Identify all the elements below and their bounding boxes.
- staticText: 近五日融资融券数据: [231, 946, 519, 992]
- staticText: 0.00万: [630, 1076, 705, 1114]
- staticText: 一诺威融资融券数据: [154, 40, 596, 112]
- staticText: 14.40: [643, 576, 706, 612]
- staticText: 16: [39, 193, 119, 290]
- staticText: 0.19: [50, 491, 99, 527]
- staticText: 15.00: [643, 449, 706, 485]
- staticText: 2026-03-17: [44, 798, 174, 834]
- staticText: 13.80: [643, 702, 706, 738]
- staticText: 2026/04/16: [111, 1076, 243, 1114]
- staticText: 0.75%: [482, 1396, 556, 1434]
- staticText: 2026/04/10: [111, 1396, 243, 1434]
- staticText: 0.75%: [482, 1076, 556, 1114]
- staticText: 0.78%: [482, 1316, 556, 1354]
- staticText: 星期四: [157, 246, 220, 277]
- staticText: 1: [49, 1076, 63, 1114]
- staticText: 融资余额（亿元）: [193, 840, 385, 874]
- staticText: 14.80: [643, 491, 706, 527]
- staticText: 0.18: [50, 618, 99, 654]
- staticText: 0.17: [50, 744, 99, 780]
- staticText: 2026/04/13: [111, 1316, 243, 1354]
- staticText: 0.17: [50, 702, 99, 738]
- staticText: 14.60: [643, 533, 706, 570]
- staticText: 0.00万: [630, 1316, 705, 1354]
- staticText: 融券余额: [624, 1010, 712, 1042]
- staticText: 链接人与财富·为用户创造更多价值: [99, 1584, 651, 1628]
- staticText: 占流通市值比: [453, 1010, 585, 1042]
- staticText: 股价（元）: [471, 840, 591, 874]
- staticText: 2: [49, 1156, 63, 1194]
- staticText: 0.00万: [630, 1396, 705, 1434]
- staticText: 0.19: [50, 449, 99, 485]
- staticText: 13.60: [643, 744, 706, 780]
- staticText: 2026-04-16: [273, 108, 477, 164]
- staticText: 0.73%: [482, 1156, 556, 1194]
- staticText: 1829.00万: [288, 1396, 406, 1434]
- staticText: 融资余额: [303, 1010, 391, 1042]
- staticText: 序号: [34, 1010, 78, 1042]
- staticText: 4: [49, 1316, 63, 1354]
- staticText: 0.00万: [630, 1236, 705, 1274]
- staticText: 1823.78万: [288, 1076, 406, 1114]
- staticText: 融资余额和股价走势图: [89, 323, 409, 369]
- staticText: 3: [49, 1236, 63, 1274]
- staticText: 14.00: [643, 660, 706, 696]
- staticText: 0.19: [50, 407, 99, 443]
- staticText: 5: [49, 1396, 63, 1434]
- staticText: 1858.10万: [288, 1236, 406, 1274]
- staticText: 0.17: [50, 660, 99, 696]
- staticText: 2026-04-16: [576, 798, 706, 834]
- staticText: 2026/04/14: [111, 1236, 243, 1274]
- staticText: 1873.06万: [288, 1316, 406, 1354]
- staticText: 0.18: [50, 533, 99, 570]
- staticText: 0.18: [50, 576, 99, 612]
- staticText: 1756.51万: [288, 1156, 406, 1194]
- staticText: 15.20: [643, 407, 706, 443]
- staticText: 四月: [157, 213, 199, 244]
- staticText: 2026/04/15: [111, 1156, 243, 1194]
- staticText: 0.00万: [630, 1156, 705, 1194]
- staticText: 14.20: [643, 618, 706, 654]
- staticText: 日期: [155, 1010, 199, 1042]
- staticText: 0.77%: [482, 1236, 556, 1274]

◇ ◇ ◇ ◇ ◇ ◇ ◇

Problem:
Write the entries above out again, verbatim.

Exercise result:
Identify all the elements below and their bounding boxes.
- staticText: 近五日融资融券数据: [231, 946, 519, 992]
- staticText: 0.00万: [630, 1076, 705, 1114]
- staticText: 一诺威融资融券数据: [154, 40, 596, 112]
- staticText: 14.40: [643, 576, 706, 612]
- staticText: 16: [39, 193, 119, 290]
- staticText: 0.19: [50, 491, 99, 527]
- staticText: 15.00: [643, 449, 706, 485]
- staticText: 2026-03-17: [44, 798, 174, 834]
- staticText: 13.80: [643, 702, 706, 738]
- staticText: 2026/04/16: [111, 1076, 243, 1114]
- staticText: 0.75%: [482, 1396, 556, 1434]
- staticText: 2026/04/10: [111, 1396, 243, 1434]
- staticText: 0.75%: [482, 1076, 556, 1114]
- staticText: 0.78%: [482, 1316, 556, 1354]
- staticText: 星期四: [157, 246, 220, 277]
- staticText: 1: [49, 1076, 63, 1114]
- staticText: 融资余额（亿元）: [193, 840, 385, 874]
- staticText: 14.80: [643, 491, 706, 527]
- staticText: 0.18: [50, 618, 99, 654]
- staticText: 0.17: [50, 744, 99, 780]
- staticText: 2026/04/13: [111, 1316, 243, 1354]
- staticText: 0.17: [50, 702, 99, 738]
- staticText: 14.60: [643, 533, 706, 570]
- staticText: 0.00万: [630, 1316, 705, 1354]
- staticText: 融券余额: [624, 1010, 712, 1042]
- staticText: 链接人与财富·为用户创造更多价值: [99, 1584, 651, 1628]
- staticText: 占流通市值比: [453, 1010, 585, 1042]
- staticText: 股价（元）: [471, 840, 591, 874]
- staticText: 2: [49, 1156, 63, 1194]
- staticText: 0.00万: [630, 1396, 705, 1434]
- staticText: 0.19: [50, 449, 99, 485]
- staticText: 13.60: [643, 744, 706, 780]
- staticText: 2026-04-16: [273, 108, 477, 164]
- staticText: 0.73%: [482, 1156, 556, 1194]
- staticText: 1829.00万: [288, 1396, 406, 1434]
- staticText: 融资余额: [303, 1010, 391, 1042]
- staticText: 序号: [34, 1010, 78, 1042]
- staticText: 4: [49, 1316, 63, 1354]
- staticText: 0.00万: [630, 1236, 705, 1274]
- staticText: 1823.78万: [288, 1076, 406, 1114]
- staticText: 融资余额和股价走势图: [89, 323, 409, 369]
- staticText: 3: [49, 1236, 63, 1274]
- staticText: 14.00: [643, 660, 706, 696]
- staticText: 0.19: [50, 407, 99, 443]
- staticText: 5: [49, 1396, 63, 1434]
- staticText: 1858.10万: [288, 1236, 406, 1274]
- staticText: 0.17: [50, 660, 99, 696]
- staticText: 2026-04-16: [576, 798, 706, 834]
- staticText: 2026/04/14: [111, 1236, 243, 1274]
- staticText: 1873.06万: [288, 1316, 406, 1354]
- staticText: 0.18: [50, 533, 99, 570]
- staticText: 0.18: [50, 576, 99, 612]
- staticText: 1756.51万: [288, 1156, 406, 1194]
- staticText: 15.20: [643, 407, 706, 443]
- staticText: 四月: [157, 213, 199, 244]
- staticText: 2026/04/15: [111, 1156, 243, 1194]
- staticText: 0.00万: [630, 1156, 705, 1194]
- staticText: 14.20: [643, 618, 706, 654]
- staticText: 日期: [155, 1010, 199, 1042]
- staticText: 0.77%: [482, 1236, 556, 1274]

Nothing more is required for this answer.